Asked to comment by The Moscow Times, the Russian Embassy in France denied having ever issued a complaint against any event held at Sciences Po or other educational institutions. “That’s not how we operate,” an embassy spokesperson said. “We are really surprised at these allegations.” Neither BuzzFeed or any other news outlet had asked the embassy to comment, they added.

Ahead of French presidential elections in April, Russia is a hot topic in France. Marine LePen, the leader of the far-right Front National party, has famously received funding from Russian banks, and has said she considers Crimea part of Russian.

Paris School of International Affairs

Her biggest rival Francois Fillon, of the Republican Party, has also spoken out in favor of mending ties with Russia.

Dozens of students have now sent a letter to the university’s president, Frederic Mion, demanding an explanation for why Satter’s talk was cancelled.

“As a student of a world-renowned institution that prides itself on promoting free expression, democratic values, and the exchange of ideas, I am appalled that Sciences Po would bend under authoritarian pressure and be complicit in censorship of free and critical thinking,” the letter, seen by The Moscow Times, reads.

In comments to the Moscow Times, the university’s press service denied “any kind of political pressure” or “external interference” resulting in the cancellation of Satter’s event.

“The conference did not meet the criteria required by CERI’s scientific events policy,” a representative said. In additional comments, the Center explained such events have to be organized by a permanent member of the faculty. That had not been the case.

“As soon as the CERI found out the planned event did not comply with this rule — the day after it has been made public — the Center decided to cancel the event,” it wrote. A letter sent to students by the head of CERI Alain Dieckhoff echoed that logic.

But many students are not convinced.

“The timeline doesn’t make sense. Why would CERI schedule an event and then cancel it on a formality?” asks Stuart Richardson, a 23-year-old American studying international security at Sciences Po. Richardson also noted other departments at the university seemed “reticent” to reschedule the event with Satter.

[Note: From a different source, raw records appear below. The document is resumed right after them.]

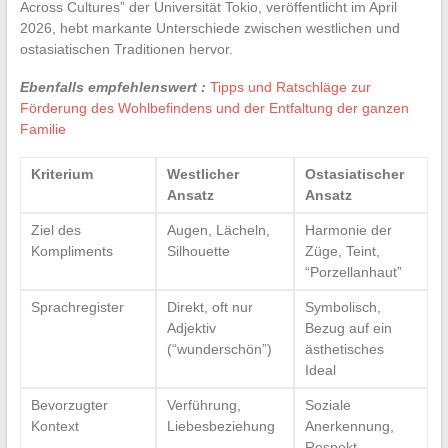
Across Cultures” der Universität Tokio, veröffentlicht im April
2026, hebt markante Unterschiede zwischen westlichen und
ostasiatischen Traditionen hervor.
Ebenfalls empfehlenswert :
Tipps und Ratschläge zur
Förderung des Wohlbefindens und der Entfaltung der ganzen
Familie
Kriterium
Westlicher
Ostasiatischer
Ansatz
Ansatz
Ziel des
Augen, Lächeln,
Harmonie der
Kompliments
Silhouette
Züge, Teint,
“Porzellanhaut”
Sprachregister
Direkt, oft nur
Symbolisch,
Adjektiv
Bezug auf ein
(“wunderschön”)
ästhetisches
Ideal
Bevorzugter
Verführung,
Soziale
Kontext
Liebesbeziehung
Anerkennung,
Respekt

The students are also irritated that, in November, the university invited  Florian Philippot, vice-president of the far-right Front National party, to speak. The event was cancelled before it began when student protests blocked Philippot’s entrance to the hall. The students were reprimanded by the university’s leadership, and President of Science Po wrote to them a reprimanding email.

“Now more than ever, the University must be a place where opposing views can be discussed with no restrictions other than compliance with the laws and regulations of our country,” the email read.

A student, who asked to remain anonymous, told The Moscow Times that the university’s subsequent position on Satter looked “a bit hypocritical.”

In a closed group on Facebook seen by The Moscow Times, the Sciences Po students are now considering several options. One student has suggested crowd-funding to pay for an event with “an anti-Putin speaker.”

“The irony is that most of us would not have attended this event in the first place,” says Richardson. “But now that the impartiality and academic integrity of Sciences Po has been questioned, many of us are pushing the administration to re-invite Mr. Satter.”